Mathew Yglesias agrees that the budget is a political nonstarter, but he says it marks a change in the administration’s habit of starting low in negotiations with Republicans in order to seem reasonable. Yglesias says Obama’s decision to count already-agreed-upon spending cuts toward the ratio of cuts to taxes shows that he’s prepared to push for a high ratio of taxes to cuts. This is a “recognition that efforts to get the GOP to sign on to a compromise have failed,” writes Yglesias. “The 2012 elections, rather than a congressional debate, will settle the fate of the Bush tax cuts.” The Washington Post’s Aaron Blake agrees that it’s smart for Obama to start high. The Republicans weren’t rewarded in the polls for their budget-cutting zeal following their 2010 electoral victory, and there are indications that voters still care far more about job creation than they do about deficits.

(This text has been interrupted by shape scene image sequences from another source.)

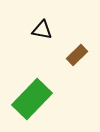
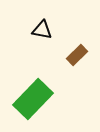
green rectangle: moved 1 px right
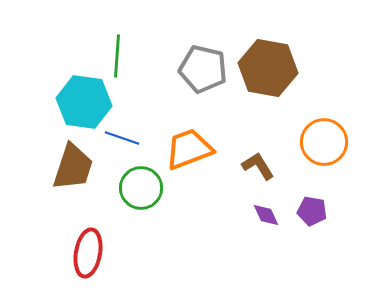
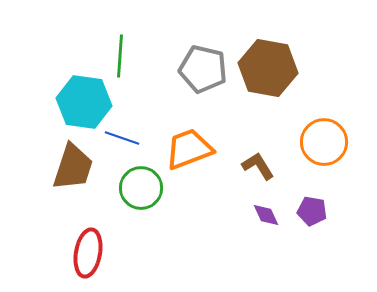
green line: moved 3 px right
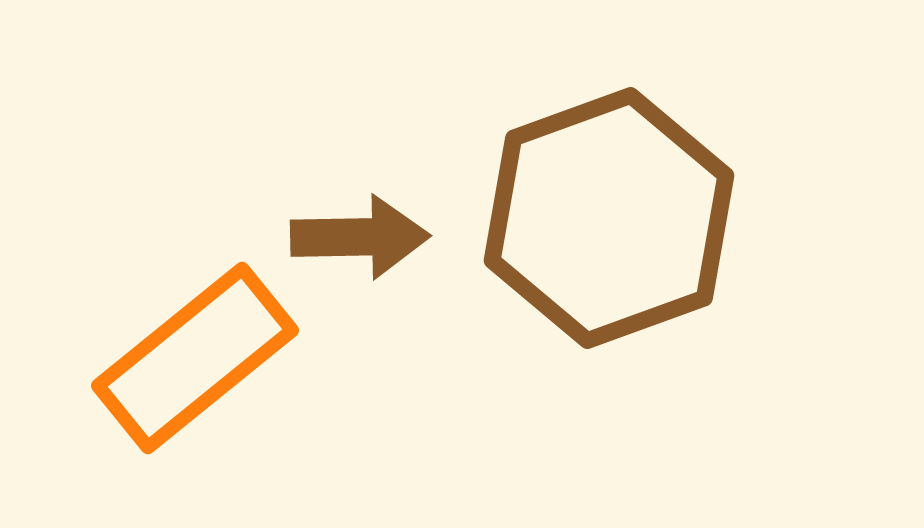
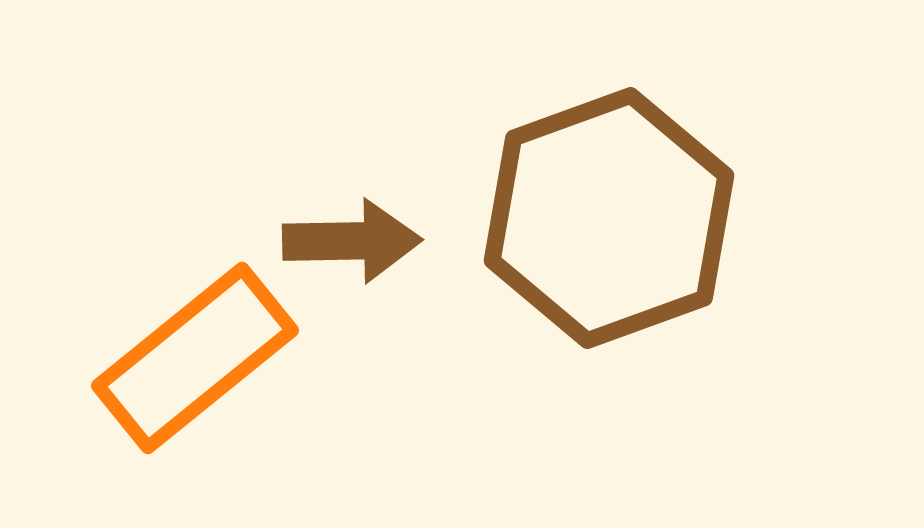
brown arrow: moved 8 px left, 4 px down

If President Obama’s budget is a campaign document, it’s instructive to compare it to Mitt Romney’s, writes Ezra Klein. Obama’s budget would raise revenues to 19.2 percent of GDP over the next decade, mostly by raising taxes on people making more than $250,000 a year. According to the Tax Policy Center, taxpayers in the bottom 20 percent would pay an average federal tax rate of 1.8 percent, those in the middle 20 percent would pay 15.2 percent, and the top 1 percent would pay 36.3 percent. Under Romney’s plan, taxpayers in the bottom 20 percent would pay a rate of 3.4 percent, those in the middle would pay 15.6 percent, and the top 1 percent would pay 25.9 percent. So lower- and middle-income Americans would pay more under Romney’s plan, while the wealthiest would pay less. Romney’s plan cuts taxes to about 17 percent of GDP, and because he’s ruled out cuts to defense spending, he’d have to slash every domestic spending program by more than 35 percent in order to balance the budget as promised.
To be clear: America has seen class warfare, and the debate over deficit reduction doesn’t qualify. Class warfare is what happened at the turn of the 19th century, when nationwide rail strikes prompted violent confrontations between management and labor. In those days, terrorists weren’t Muslim extremists; they were often union men with bombs and guns who blew up industrial buildings (including, in 1910, the Los Angeles Times building in downtown L.A. as a protest against the paper’s then anti-union stance) and tried to assassinate wealthy individuals. At the heart of the unrest was a yawning gap between rich and poor, which was encouraged by a laissez-faire government approach to industrial regulation. The wealth gap today isn’t as bad as it was then, but it’s getting closer. The best way to bring about genuine class warfare, then, would be to do nothing to try to close this gap. And that pretty much sums up the current GOP strategy on taxation.